Crime on the Canals

Book Review

Anthony Poulton-Smith; reviewed by Trevor James, last updated: 30th May 2019

Crime on the Canals, Anthony Poulton-Smith, Pen and Sword, 2019, 120p, £12-99. ISBN 9781526754783.

This interesting book is presented as an exposure of criminality on the canal system, and it does achieve that objective rather well.

It has to be said that it is more about crime than canals, although the example of the Bushell family mooring a boat at Minworth from which ninety pounds of coal was unloaded and deposited in an adjacent garden is amongst some splendid examples that do amply illustrate the link between canal users and crime.

My enthusiasm for this book has been especially aroused by the selected range of court cases from 1826-1949. We can use Anthony’s research into these cases to explore a different world from our own, where science was basically unavailable to the court system.
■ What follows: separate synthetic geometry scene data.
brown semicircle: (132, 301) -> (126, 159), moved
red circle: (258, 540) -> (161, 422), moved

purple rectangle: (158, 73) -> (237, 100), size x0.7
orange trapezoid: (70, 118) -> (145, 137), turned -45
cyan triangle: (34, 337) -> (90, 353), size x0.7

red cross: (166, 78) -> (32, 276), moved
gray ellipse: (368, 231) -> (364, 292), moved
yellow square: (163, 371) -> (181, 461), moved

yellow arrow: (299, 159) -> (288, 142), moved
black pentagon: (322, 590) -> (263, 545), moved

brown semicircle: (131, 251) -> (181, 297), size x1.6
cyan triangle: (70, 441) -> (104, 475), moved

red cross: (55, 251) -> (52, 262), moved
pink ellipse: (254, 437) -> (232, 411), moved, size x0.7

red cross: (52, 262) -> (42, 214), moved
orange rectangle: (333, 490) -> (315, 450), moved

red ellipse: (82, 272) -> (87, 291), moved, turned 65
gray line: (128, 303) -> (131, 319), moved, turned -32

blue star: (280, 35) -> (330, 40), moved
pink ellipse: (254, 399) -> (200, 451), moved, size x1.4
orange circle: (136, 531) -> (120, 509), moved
This meant that what might seem to us to be a clear example of guilt would be set aside by a jury as providing insufficient certainty of guilt.
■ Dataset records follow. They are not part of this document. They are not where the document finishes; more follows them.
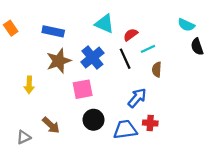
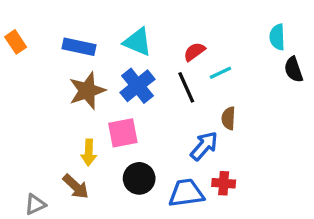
cyan triangle: (104, 24) -> (137, 42), moved
cyan semicircle: (186, 25) -> (277, 37), turned 63
brown semicircle: (157, 70) -> (229, 118), moved
yellow arrow: (29, 85) -> (89, 152), moved

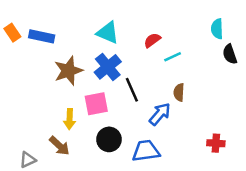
blue rectangle: (79, 47) -> (42, 36), moved
black line: (186, 87) -> (132, 90), moved
red cross: (224, 183) -> (216, 143), moved

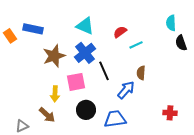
orange rectangle: (12, 33) -> (10, 36), moved

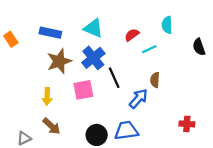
cyan semicircle: (171, 23) -> (167, 25), moved
blue rectangle: (33, 29) -> (50, 33), moved
yellow arrow: (55, 94) -> (47, 96), moved
black circle: (86, 110) -> (97, 135), moved

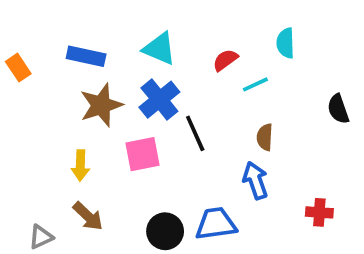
black semicircle: (199, 47) -> (338, 109), moved
blue arrow: (138, 99) -> (255, 180), moved, turned -60

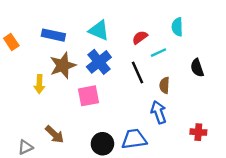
black semicircle: (338, 109) -> (197, 68), moved
black line: (195, 133) -> (138, 72), moved
yellow arrow: (80, 165) -> (39, 84), moved

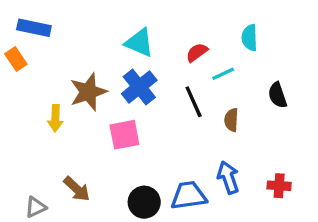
blue rectangle: (53, 35) -> (34, 28), moved
blue arrow: (159, 112) -> (228, 177), moved

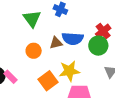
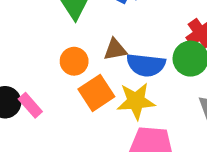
blue semicircle: (73, 39) -> (146, 65), moved
orange square: (48, 81) -> (96, 93), moved

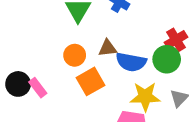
yellow star: (136, 101) -> (145, 97), moved

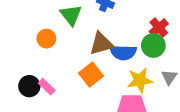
brown triangle: (108, 48) -> (101, 44), size x1.5
orange circle: (75, 55) -> (46, 39), moved

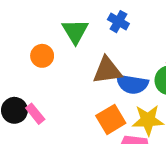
orange square: (91, 74) -> (111, 119), moved

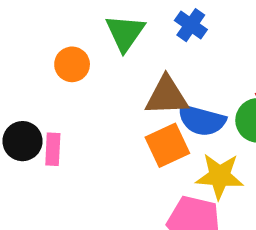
pink rectangle: (35, 114) -> (53, 149), turned 36
orange square: (111, 119) -> (167, 145), moved

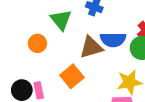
blue semicircle: (202, 120) -> (113, 40), moved
orange square: (167, 145) -> (72, 76), moved

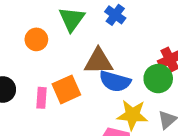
blue semicircle: (113, 40) -> (115, 81), moved
pink rectangle: (39, 90) -> (42, 98), moved

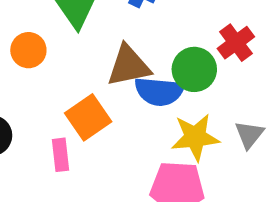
green circle: (158, 79) -> (194, 69), moved
pink rectangle: (42, 98) -> (60, 155), moved

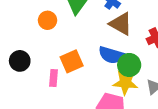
brown triangle: (129, 66) -> (121, 24), moved, turned 30
green circle: (194, 69) -> (129, 65), moved

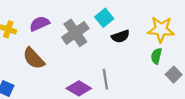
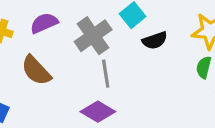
gray line: (105, 79) -> (106, 74), moved

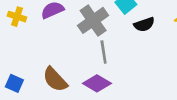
brown semicircle: (36, 71) -> (55, 79), moved

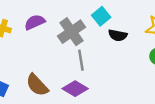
black semicircle: (144, 24) -> (118, 35), turned 30

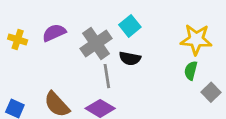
black semicircle: (118, 35) -> (130, 58), moved

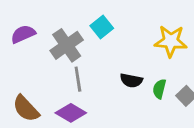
black semicircle: (130, 58) -> (131, 80), moved
green semicircle: (191, 71) -> (159, 89), moved

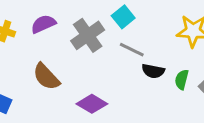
gray line: (78, 79) -> (132, 50), moved, turned -55
brown semicircle: (26, 109) -> (46, 77), moved

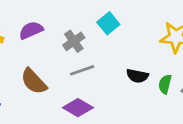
gray cross: (88, 35) -> (74, 41), size x0.7
gray line: (132, 50) -> (82, 70), moved, turned -45

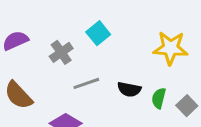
gray line: (82, 70) -> (86, 83), moved

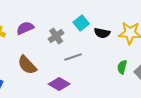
black semicircle: (129, 89) -> (102, 33), moved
John Turner’s death in 1857 illustrates this rather well. His severely mutilated body was retrieved from the Regent’s Canal. Witnesses commented that it was difficult to believe that his injuries could have been caused by a boat and circumstantial evidence revealed that he was experiencing a variety of personal tragedies, which led the coroner to record an open verdict because there was a possibility that he might have committed suicide, although this was not a certainty. However, the doctor’s report indicated that his injuries had been caused by a sharp implement and a powerful blow. Whilst there had been a further search of the scene, nothing relevant had been found. In modern times a police assessment of where the body had entered the water, assisted by DNA evidence and mathematical calculations might have yielded further evidence which might then have pointed to a third party’s involvement.

In this case, as Anthony indicates, John Turner’s family remained unconvinced by the verdict but this had occurred in a world where our modern opportunities for evidential examination just did not exist. This is a valuable snapshot into that former world.